- _Your task_
Retype the data that follows line by line, exactly, and leave its pictures out.

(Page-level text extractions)
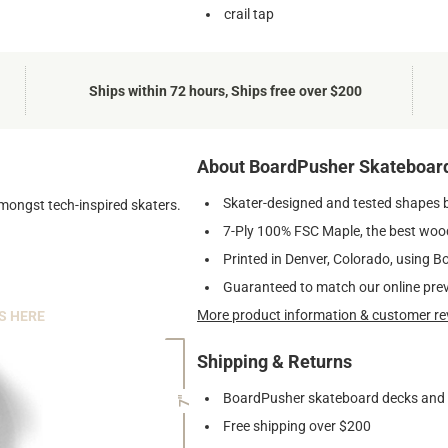
crail tap
Ships within 72 hours, Ships free over $200
About BoardPusher Skateboar
Skater-designed and tested shapes 
amongst tech-inspired skaters.
7-Ply 100% FSC Maple, the best wood
Printed in Denver, Colorado, using B
Guaranteed to match our online pre
More product information & customer re
S HERE
Shipping & Returns
BoardPusher skateboard decks and gr
7"
Free shipping over $200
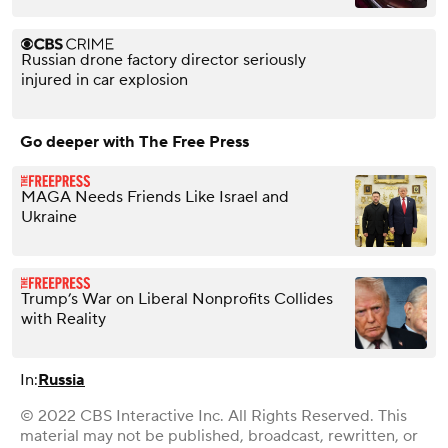
Russian drone factory director seriously
injured in car explosion
Go deeper with The Free Press
MAGA Needs Friends Like Israel and
Ukraine
Trump’s War on Liberal Nonprofits Collides
with Reality
In:
Russia
© 2022 CBS Interactive Inc. All Rights Reserved. This
material may not be published, broadcast, rewritten, or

- _Task output_
crail tap
Ships within 72 hours, Ships free over $200
About BoardPusher Skateboar
Skater-designed and tested shapes 
amongst tech-inspired skaters.
7-Ply 100% FSC Maple, the best wood
Printed in Denver, Colorado, using B
Guaranteed to match our online pre
More product information & customer re
S HERE
Shipping & Returns
BoardPusher skateboard decks and gr
7"
Free shipping over $200
Russian drone factory director seriously
injured in car explosion
Go deeper with The Free Press
MAGA Needs Friends Like Israel and
Ukraine
Trump’s War on Liberal Nonprofits Collides
with Reality
In:
Russia
© 2022 CBS Interactive Inc. All Rights Reserved. This
material may not be published, broadcast, rewritten, or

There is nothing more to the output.